Implementing a demand-based pricing approach requires some preparation and forethought. More importantly, having a large, reliable dataset is the first step to building your strategy. Once that’s in place, retailers need intricate pricing software to make sense of the data and offer insights. With these insights and some preparation, a relevant team can then make pricing decisions with their business goals in mind.
1. Big Data
Demand-based pricing strategies can’t be built in a day, and in order to generate reliable insights, a retailer should have a large collection of data to begin with. The most important and possibly toughest task when working with Big Data is organizing all the different types of data available. Structuring and reorganizing data collection and storage helps your advanced software find patterns that influence pricing insights.
2. Artificial Intelligence
In the modern retail sphere, making pricing decisions quickly but effectively is a priority.
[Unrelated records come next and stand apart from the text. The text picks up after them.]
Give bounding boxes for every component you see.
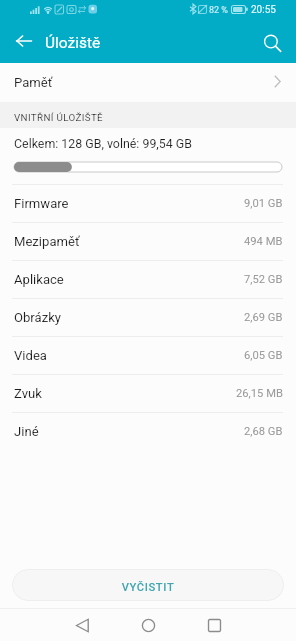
staticText: VNITŘNÍ ÚLOŽIŠTĚ	[14, 112, 104, 123]
button[interactable]: Aplikace	[0, 261, 296, 298]
staticText: Aplikace	[14, 272, 64, 287]
staticText: Videa	[14, 348, 47, 363]
staticText: 26,15 MB	[236, 387, 283, 400]
button[interactable]: Back	[5, 22, 42, 59]
button[interactable]: Obrázky	[0, 299, 296, 336]
staticText: 2,68 GB	[244, 425, 283, 438]
button[interactable]: Recents	[198, 609, 230, 641]
button[interactable]: Jiné	[0, 413, 296, 450]
button[interactable]: Paměť	[0, 63, 296, 102]
button[interactable]: Home	[132, 609, 164, 641]
staticText: 82 %	[209, 5, 228, 16]
staticText: 9,01 GB	[244, 197, 283, 210]
staticText: 494 MB	[244, 235, 283, 248]
button[interactable]: Back	[66, 609, 98, 641]
button[interactable]: VYČISTIT	[12, 569, 284, 601]
button[interactable]: Search	[253, 24, 291, 62]
staticText: Paměť	[14, 75, 53, 90]
staticText: Zvuk	[14, 386, 42, 401]
button[interactable]: Zvuk	[0, 375, 296, 412]
staticText: 20:55	[251, 4, 276, 16]
button[interactable]: Mezipaměť	[0, 223, 296, 260]
staticText: Celkem: 128 GB, volné: 99,54 GB	[14, 136, 192, 151]
staticText: 7,52 GB	[244, 273, 283, 286]
staticText: Firmware	[14, 196, 69, 211]
staticText: Úložiště	[45, 34, 101, 52]
staticText: VYČISTIT	[12, 581, 284, 594]
button[interactable]: Videa	[0, 337, 296, 374]
staticText: Mezipaměť	[14, 234, 80, 249]
staticText: 6,05 GB	[244, 349, 283, 362]
staticText: Jiné	[14, 424, 39, 439]
staticText: Obrázky	[14, 310, 61, 325]
staticText: 2,69 GB	[244, 311, 283, 324]
button[interactable]: Firmware	[0, 185, 296, 222]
The traditional approach of having data analysts sift through mountains of data is simply not enough. Artificial intelligence software, like Competera, can analyze huge amounts of data and offer insights at a greater speed and precision than humans. These insights can then help answer a lot of questions regarding strategy, such as your competition or optimal pricing positioning for certain items.
3. Key Personnel
Big Data and Artificial Intelligence aren’t enough; to wrap everything up, you need people that can supervise the software and follow through with pricing decisions. Transitioning to such a role entails gaining a certain understanding of the tools and their decision-making process. At the end of the day, while AI does all the dirty work and comes up with insights, the supervisors have the final say in the decision-making process. It might take some getting used to, but integrating and building experience with artificial intelligence can elevate a retailer’s pricing strategy and brand perception.